Светлый фон
ДЖЦР

Взятая целиком, череда сохранившихся версий описания выстрела и ранения несколько напоминает зрелище марионетки, послушной резким рывкам нити. В исходной, автографической, редакции Вронский выстреливает себе «в грудь левую сторону груди», но не попадает в сердце и, уже упав, стреляет «в себя еще раз», вновь по счастливой касательной: «Вронский не убил себя, обе раны были не только не смертельны, но легки»[788]. Промежуточная редакция — последняя из уцелевших рукописных — иначе направляет руку Вронского: упав после выстрела в грудь и уже слыша приближающиеся шаги слуги, он,

торопливо ухватив револьвер, перекатился на бок и выстрелил себе в лоб. <…> Одна рана Вронского в грудь была опасна, хотя она и миновала сердце. Другая же в голову не представляла никакой опасности, но несколько дней он находился между жизнью и смертью[789].

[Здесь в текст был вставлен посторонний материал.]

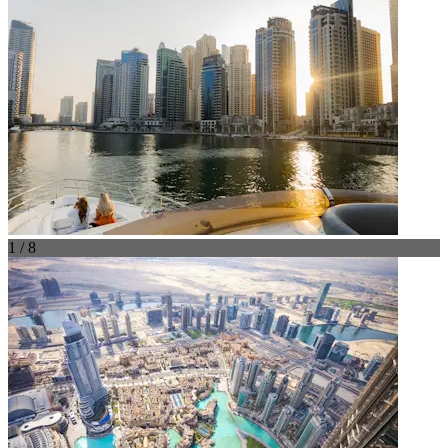
1 / 8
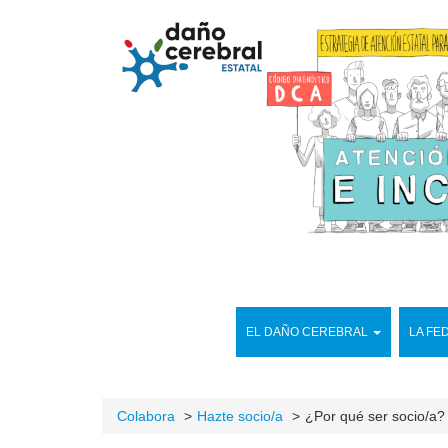
EL DAÑO CEREBRAL
LA FE
Colabora
Hazte socio/a
¿Por qué ser socio/a?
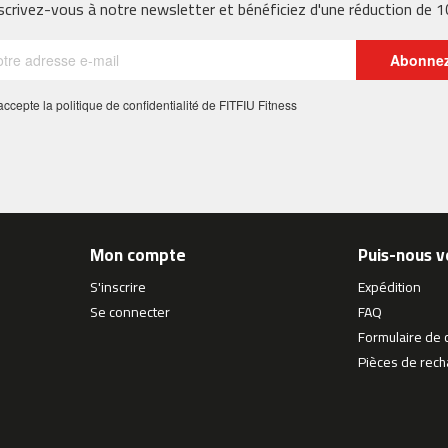
scrivez-vous à notre newsletter et bénéficiez d'une réduction de 
Abonne
 j'accepte la politique de confidentialité de FITFIU Fitness
Mon compte
Puis-nous v
S'inscrire
Expédition
Se connecter
FAQ
Formulaire de 
Pièces de rec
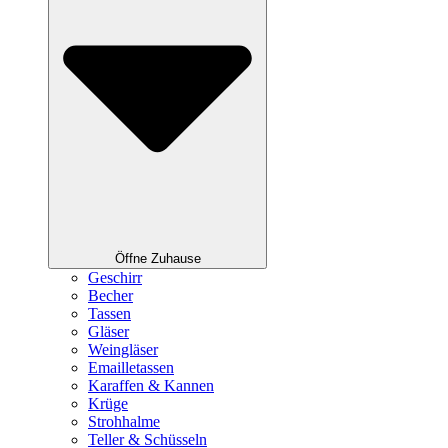
Öffne Zuhause
Geschirr
Becher
Tassen
Gläser
Weingläser
Emailletassen
Karaffen & Kannen
Krüge
Strohhalme
Teller & Schüsseln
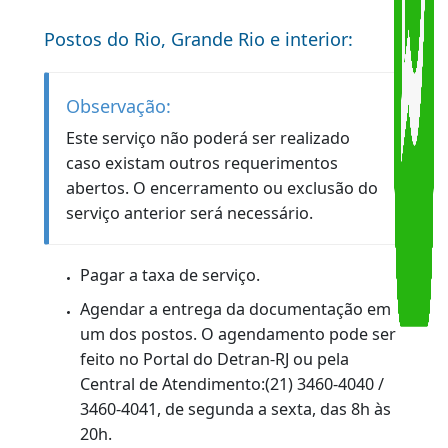
ao Detran-RJ sobre os pagamentos.
Atenção:
As pessoas com mais de 60 anos estão
isentas do pagamento da taxa de
renovação da Carteira Nacional de
Habilitação, de acordo com a Lei Estadual
nº 7.916 / 2018.
TAXA DE REEXAME
(Somente para clientes que tiraram Primeira
Habilitação antes de 21 de janeiro de 1998, e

Наконец, в журнальном тексте, как и в ОТ, Вронскому не удается выстрелить второй раз, но первый, и теперь единственный, выстрел сохраняет вескость, сообщенную ему правкой исходной редакции, так что «между жизнью и смертью» Вронский проводит те же несколько дней, а затем полностью выздоравливает всего за несколько недель (393/4:18; 406/4:23) — возможно, и меньше шести, в течение которых персонаж ранней редакции страдает в сомнениях и бездействии. В любом случае, когда Вронский в генезисе романа «стал стреляться», соответствующий отрезок повествования был уже довольно жестко хронометрирован, так что автор никак не мог дать своему герою, даже серьезно ранившему себя, более продолжительный отпуск по болезни.

ОТ

Позволительно усомниться и в другом утверждении Толстого насчет рассматриваемой сцены: «Теперь же для дальнейшего оказывается, что это было органически необходимо»[790]. Безусловно, введение в роман попытки самоубийства Вронского отразилось на всем блоке кульминационных глав, в особенности, как мы вскоре увидим, на самом окончании Части 4, но само это событие в жизни персонажа и его — в перспективе мимесиса — вероятные телесные и моральные последствия не вплетаются в ткань дальнейшего повествования. И нарратив, и Вронский вместе с Анной вскоре, кажется, напрочь забывают о чуть не происшедшей трагедии[791]. Могло ли быть так забыто нечто «органически необходимое», то есть обусловленное внутренней логикой развития образа? На эту несогласованность указывает и примечательное самопротиворечие в описании мыслей и слов героя: с одной стороны, после покушения на свою жизнь он чувствует, что «этим поступком как будто смыл с себя стыд и унижение, которые он прежде испытывал»; с другой, тут же настойчиво просит ухаживающую за ним свояченицу позаботиться о том, «чтобы не было разговоров о том, что я выстрелил в себя нарочно» (408/4:23), — а это подразумевает, что стыд и унижение не преодолены.